▸ **EXTRACTED ENTRIES**:
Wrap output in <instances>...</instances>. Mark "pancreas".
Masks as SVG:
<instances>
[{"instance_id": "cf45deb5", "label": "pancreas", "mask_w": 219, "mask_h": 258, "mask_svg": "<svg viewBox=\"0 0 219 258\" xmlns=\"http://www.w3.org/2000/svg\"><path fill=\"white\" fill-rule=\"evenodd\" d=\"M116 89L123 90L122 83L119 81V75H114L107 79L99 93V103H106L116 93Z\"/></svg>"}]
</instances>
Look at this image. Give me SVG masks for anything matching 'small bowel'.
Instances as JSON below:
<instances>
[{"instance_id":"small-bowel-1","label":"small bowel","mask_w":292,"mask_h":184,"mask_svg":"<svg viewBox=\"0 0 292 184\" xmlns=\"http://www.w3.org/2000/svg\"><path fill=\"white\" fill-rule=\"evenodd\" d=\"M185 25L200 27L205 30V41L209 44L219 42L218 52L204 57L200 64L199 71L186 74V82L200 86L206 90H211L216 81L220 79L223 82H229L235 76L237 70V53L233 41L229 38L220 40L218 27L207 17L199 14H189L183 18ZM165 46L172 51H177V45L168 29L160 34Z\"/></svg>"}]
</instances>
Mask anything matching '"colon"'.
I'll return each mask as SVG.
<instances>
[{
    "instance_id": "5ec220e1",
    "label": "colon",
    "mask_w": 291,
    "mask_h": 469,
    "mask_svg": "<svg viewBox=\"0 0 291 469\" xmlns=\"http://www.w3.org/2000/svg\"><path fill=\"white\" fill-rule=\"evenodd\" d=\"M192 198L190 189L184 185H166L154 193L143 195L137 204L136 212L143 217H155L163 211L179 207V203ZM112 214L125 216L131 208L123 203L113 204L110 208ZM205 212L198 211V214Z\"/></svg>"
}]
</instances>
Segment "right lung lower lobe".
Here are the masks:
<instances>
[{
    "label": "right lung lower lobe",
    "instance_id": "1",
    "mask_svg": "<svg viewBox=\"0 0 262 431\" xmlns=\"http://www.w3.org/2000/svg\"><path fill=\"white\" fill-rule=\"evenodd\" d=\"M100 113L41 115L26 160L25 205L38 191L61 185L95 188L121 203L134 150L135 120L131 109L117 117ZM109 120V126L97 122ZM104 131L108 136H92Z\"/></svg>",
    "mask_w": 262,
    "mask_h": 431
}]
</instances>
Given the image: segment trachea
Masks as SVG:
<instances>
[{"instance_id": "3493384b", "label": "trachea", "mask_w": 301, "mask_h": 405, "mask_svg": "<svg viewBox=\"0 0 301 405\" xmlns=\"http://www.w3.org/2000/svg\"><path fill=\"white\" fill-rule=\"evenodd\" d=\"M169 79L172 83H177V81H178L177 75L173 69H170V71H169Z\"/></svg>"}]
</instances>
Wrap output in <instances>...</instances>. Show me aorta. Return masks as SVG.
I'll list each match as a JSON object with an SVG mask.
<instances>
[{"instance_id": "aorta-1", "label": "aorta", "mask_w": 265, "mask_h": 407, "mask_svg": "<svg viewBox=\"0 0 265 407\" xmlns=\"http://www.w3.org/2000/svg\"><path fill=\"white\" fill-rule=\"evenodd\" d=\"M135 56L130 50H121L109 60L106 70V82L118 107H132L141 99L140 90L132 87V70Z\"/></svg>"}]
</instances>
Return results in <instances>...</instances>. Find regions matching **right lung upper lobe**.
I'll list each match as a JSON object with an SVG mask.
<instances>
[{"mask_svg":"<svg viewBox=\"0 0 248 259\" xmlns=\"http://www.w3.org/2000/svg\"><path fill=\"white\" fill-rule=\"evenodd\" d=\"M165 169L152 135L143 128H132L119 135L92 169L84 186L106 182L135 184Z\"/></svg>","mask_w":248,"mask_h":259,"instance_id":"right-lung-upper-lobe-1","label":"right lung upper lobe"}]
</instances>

▸ **ABOUT THIS EXERCISE**:
Output the entries above exactly, please, with nothing dropped.

▸ **WRITTEN RESPONSE**:
Wrap output in <instances>...</instances>. Mark "pancreas".
Masks as SVG:
<instances>
[{"instance_id": "cf45deb5", "label": "pancreas", "mask_w": 219, "mask_h": 258, "mask_svg": "<svg viewBox=\"0 0 219 258\" xmlns=\"http://www.w3.org/2000/svg\"><path fill=\"white\" fill-rule=\"evenodd\" d=\"M116 89L123 90L122 83L119 81V75H114L107 79L99 93V103H106L116 93Z\"/></svg>"}]
</instances>
Look at this image. Give me SVG masks for anything matching 'small bowel'.
Instances as JSON below:
<instances>
[{"instance_id":"small-bowel-1","label":"small bowel","mask_w":292,"mask_h":184,"mask_svg":"<svg viewBox=\"0 0 292 184\" xmlns=\"http://www.w3.org/2000/svg\"><path fill=\"white\" fill-rule=\"evenodd\" d=\"M185 25L200 27L205 30V41L209 44L219 42L218 52L204 57L200 64L199 71L186 74V82L200 86L206 90H211L216 81L220 79L223 82H229L235 76L237 70V53L233 41L229 38L220 40L218 27L207 17L199 14H189L183 18ZM165 46L172 51H177V45L168 29L160 34Z\"/></svg>"}]
</instances>
Mask anything matching '"colon"'.
I'll return each mask as SVG.
<instances>
[{
    "instance_id": "5ec220e1",
    "label": "colon",
    "mask_w": 291,
    "mask_h": 469,
    "mask_svg": "<svg viewBox=\"0 0 291 469\" xmlns=\"http://www.w3.org/2000/svg\"><path fill=\"white\" fill-rule=\"evenodd\" d=\"M192 198L190 189L184 185H166L154 193L143 195L137 204L136 212L143 217H155L163 211L179 207V203ZM112 214L125 216L131 208L123 203L113 204L110 208ZM205 212L198 211V214Z\"/></svg>"
}]
</instances>
Segment "right lung lower lobe".
Here are the masks:
<instances>
[{
    "label": "right lung lower lobe",
    "instance_id": "1",
    "mask_svg": "<svg viewBox=\"0 0 262 431\" xmlns=\"http://www.w3.org/2000/svg\"><path fill=\"white\" fill-rule=\"evenodd\" d=\"M100 113L41 115L26 160L25 205L38 191L61 185L95 188L121 203L134 150L135 120L131 109L117 117ZM109 120V126L97 122ZM104 131L108 136H92Z\"/></svg>",
    "mask_w": 262,
    "mask_h": 431
}]
</instances>
Given the image: segment trachea
Masks as SVG:
<instances>
[{"instance_id": "3493384b", "label": "trachea", "mask_w": 301, "mask_h": 405, "mask_svg": "<svg viewBox=\"0 0 301 405\" xmlns=\"http://www.w3.org/2000/svg\"><path fill=\"white\" fill-rule=\"evenodd\" d=\"M169 79L172 83H177V81H178L177 75L173 69H170V71H169Z\"/></svg>"}]
</instances>
Wrap output in <instances>...</instances>. Show me aorta. Return masks as SVG.
I'll list each match as a JSON object with an SVG mask.
<instances>
[{"instance_id": "aorta-1", "label": "aorta", "mask_w": 265, "mask_h": 407, "mask_svg": "<svg viewBox=\"0 0 265 407\" xmlns=\"http://www.w3.org/2000/svg\"><path fill=\"white\" fill-rule=\"evenodd\" d=\"M135 56L130 50H121L109 60L106 70V82L118 107H132L141 99L140 90L132 87V70Z\"/></svg>"}]
</instances>
Return results in <instances>...</instances>. Find regions matching **right lung upper lobe**.
I'll list each match as a JSON object with an SVG mask.
<instances>
[{"mask_svg":"<svg viewBox=\"0 0 248 259\" xmlns=\"http://www.w3.org/2000/svg\"><path fill=\"white\" fill-rule=\"evenodd\" d=\"M165 169L152 135L143 128H132L119 135L92 169L84 186L106 182L135 184Z\"/></svg>","mask_w":248,"mask_h":259,"instance_id":"right-lung-upper-lobe-1","label":"right lung upper lobe"}]
</instances>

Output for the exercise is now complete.